Alors que des manifestations massives se déroulent à Téhéran et dans d'autres villes, les autorités ont réagi en organisant des contre-manifestations en soutien à la République islamique, confrontée à l'un de ses plus grands défis depuis sa création en 1979. L'ONG Iran Human Rights, basée en Norvège, a rapporté que près de 192 manifestants avaient perdu la vie depuis le début des troubles le 28 décembre, mais a averti que ce chiffre pourrait être bien supérieur, qualifiant la situation de "massacre" au sein du peuple iranien.
Des données non vérifiées circulent, évoquant jusqu'à 2 000 décès, ainsi que plus de 2 600 détentions. Malgré les coupures d'Internet, des vidéos et des images circulent, montrant l'ampleur des manifestations dans plusieurs villes iraniennes, y compris des scènes de corps enveloppés dans des sacs noirs devant des morgues.
Les révoltes, initialement déclenchées par des questions économiques face à l'hyperinflation, sont désormais une étonnante défiance ouverte à l'égard du régime. Ce mouvement survient dans un Iran affaibli, en partie à cause des répercussions de sa brève guerre avec Israël l'année dernière et des sanctions internationales liées à son programme nucléaire, imposées à nouveau en septembre par l'ONU.
En réponse aux menaces américaines, Trump a suggéré que le gouvernement iranien souhaitait négocier; cependant, il n'a pas écarté l'idée d'une intervention militaire. Le ministre des Affaires étrangères d'Iran, Abbas Araghchi, a répliqué en affirmant que bien que l'Iran ne recherche pas la guerre, il est tout à fait préparé à fait face à une éventualité militaire.
"Nous sommes également prêts à discuter, mais cela doit se faire dans des conditions équitables et basées sur le respect mutuel", a-t-il ajouté. En réaction aux manifestations, le gouvernement a déclaré trois jours de deuil national pour les "martyrs de la résistance", incluant des membres des forces de sécurité tués durant ces manifestations.

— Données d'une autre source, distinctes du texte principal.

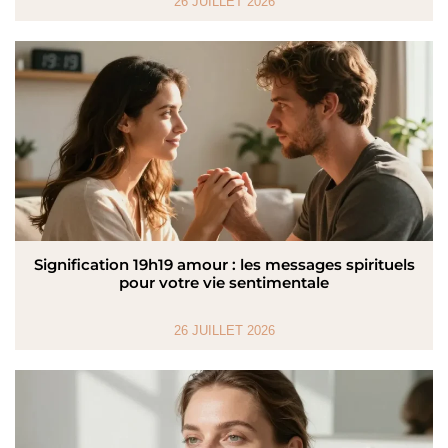
26 JUILLET 2026
Signification 19h19 amour : les messages spirituels
pour votre vie sentimentale
26 JUILLET 2026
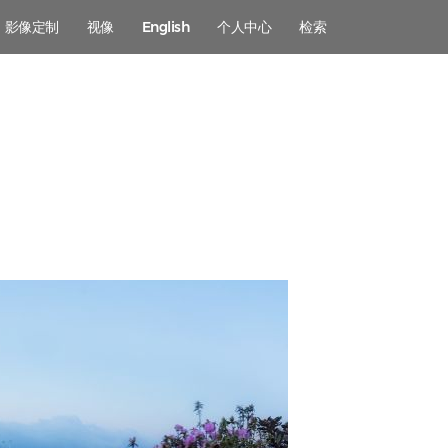
影像定制
视像
English
个人中心
检索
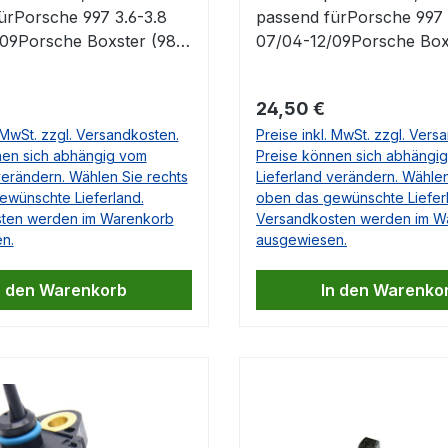
ürPorsche 997 3.6-3.8
passend fürPorsche 997 
09Porsche Boxster (987)
07/04-12/09Porsche Box
1/04-12/11Porsche
2.7-3.4 11/04-12/11Porsc
87) 2.7-3.4 11/05-
Cayman (987) 2.7-3.4 11
 Preis:
Regulärer Preis:
24,50 €
-Nr. 99764220200
06/13 OE.-Nr. 99764220
. MwSt. zzgl. Versandkosten.
Preise inkl. MwSt. zzgl. Vers
nen sich abhängig vom
Preise können sich abhängi
verändern. Wählen Sie rechts
Lieferland verändern. Wählen
ewünschte Lieferland.
oben das gewünschte Liefer
ten werden im Warenkorb
Versandkosten werden im W
n.
ausgewiesen.
n den Warenkorb
In den Warenko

Le président Massoud Pezeshkian a exhorté la population à participer à une "marche de résistance" à travers le pays pour dénoncer les actes de violence. Pendant ce temps, la télévision d'État diffuse des images de violences, y compris des incidents dans des bâtiments en feu, exacerbant encore la tension dans le pays.
Le Centre pour les droits de l'homme en Iran (CHRI) a indiqué que les hôpitaux étaient débordés par le nombre de blessés, tandis qu'une vidéo récente montrait des manifestants rassemblés à Téhéran en scandant des slogans pro-monarchiques.
Reza Pahlavi, fils de l'ancien chah et figure de l'opposition, a lancé un appel sur les réseaux sociaux aux forces armées pour qu'elles se rangent aux côtés du peuple. Ce mouvement de protestation, né d'un mécontentement face à la vie chère, marque le plus grand soulèvement contre le pouvoir depuis septembre 2022, suite à la mort de la jeune Mahsa Amini, arrêtée pour non-respect du code vestimentaire imposé aux femmes.
Les manifestations de solidarité se sont également répandues à l'étranger, notamment à Paris, Londres et Vienne, témoignant d’un soutien international croissant à la lutte du peuple iranien.